Recorded data Block Start

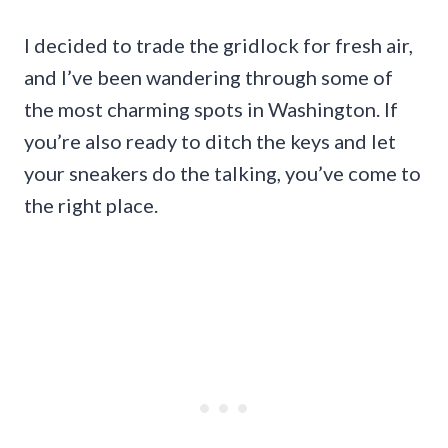
I decided to trade the gridlock for fresh air,
and I’ve been wandering through some of
the most charming spots in Washington. If
you’re also ready to ditch the keys and let
your sneakers do the talking, you’ve come to
the right place.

Recorded data Block End

> _What the exercise asks_: Every record should come back exactly as it is, though none of the pictures should.

> _Exercise output_:
I decided to trade the gridlock for fresh air,
and I’ve been wandering through some of
the most charming spots in Washington. If
you’re also ready to ditch the keys and let
your sneakers do the talking, you’ve come to
the right place.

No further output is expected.